第五百六十四話 四面楚歌な記憶
あっ!!子供の日だ!!
我が家にはほぼ関係無いんだよなぁ…
なぁ〜んで面倒事を持って来るかなぁ…
「…と、云う訳でして…主上陛下と殿にも参加願いたく…」
「どぉか!!どぉかお願い致します!!」
「私からもなんとかお願い致します。」
瑠衣の生誕の儀の後の宴会も終わり、翌日の朝、謁見殿を訪ねて来たのは、シトルガーナ、カリーゼ王、そして、二人を伴いやって来た勘兵衛だった。
そして、その話の内容は、向こうの大陸で行われる、国際会議に紅葉とオレにも出席して欲しいとの事なんだけど…

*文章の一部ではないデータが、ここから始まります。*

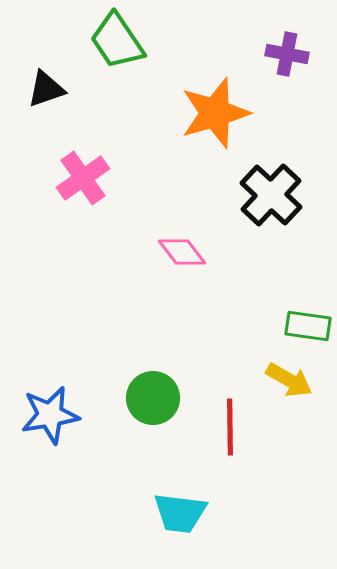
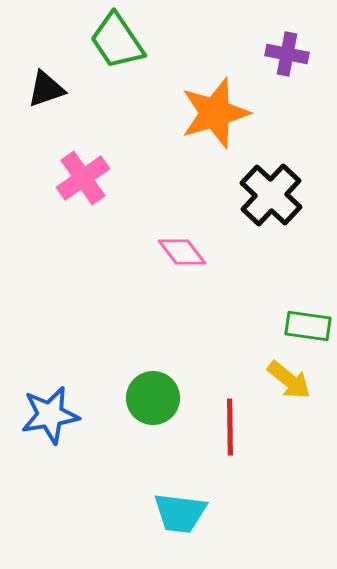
yellow arrow: rotated 9 degrees clockwise
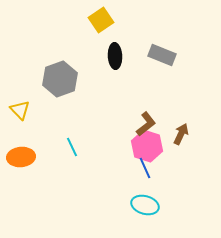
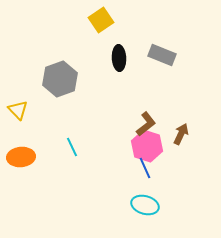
black ellipse: moved 4 px right, 2 px down
yellow triangle: moved 2 px left
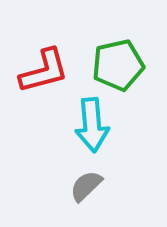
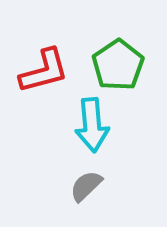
green pentagon: rotated 21 degrees counterclockwise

「なぁ…それ、オレ達が行く必要性を感じないんだが?勘兵衛、オレが行った方が良い理由を解り易く教えてくれないか?」
オレの言葉に勘兵衛はしっかりと応えてくれた。
「はい。他国…他の大陸の情報が有るのと無いのとでは、ラナーの…ひいては、コト連合の立ち回りが決まって来ると思います。この数年で、情勢が目まぐるしく回っておりまして、殿のお立場も、ラナー一国に留まらず、連合内でも、主上陛下以上の影響力を持ち始めています。主上陛下のお立場を守る為にも、是非…」
「ふぅ〜ん…でもさぁ…子供が産まれたばかりなんだけど?」
「はい。会談中のみ、他の方にお任せすると云うワケには…」
「ムリだな。オレの命より大事な娘を他人に託すとか、オレには不可能だ。」
これは正直な気持ちだ。
紅葉だけが出席するのならオレが面倒を観れるけど…
「アックヤック帝国と云う国が、現在の我々の国が在る大陸の西半分を支配下に収めておりまして…外洋に侵略の手を伸ばすべきと主張しておりまして…大陸の西に在る、とされる、中央大陸に上陸するべきだと我々にも打診が有りました。ソレに反対すれば、先ずは我々から潰されて、兵の派遣を求めて来るのは火を見るよりも明らかです。そこで、殿に縋りたく…」
「おい!!チャント卿!!そんな話を先にしてどぉする!!」
「んな!?そんな話、オレは聞いて無いぞ!!」
カリーゼ王と勘兵衛の反応から、シトルガーナの話は事実っぽいな…
しかし…コレはやっちまったなぁ…シトルガーナを見捨てれば、自分の国のヤツを見捨てたって事にならないか?今のクリラーノはラナーの飛び地扱いだもんな…コレを見捨てたとなれば、勘兵衛達が狙われた時にも見捨てるとか思われないか?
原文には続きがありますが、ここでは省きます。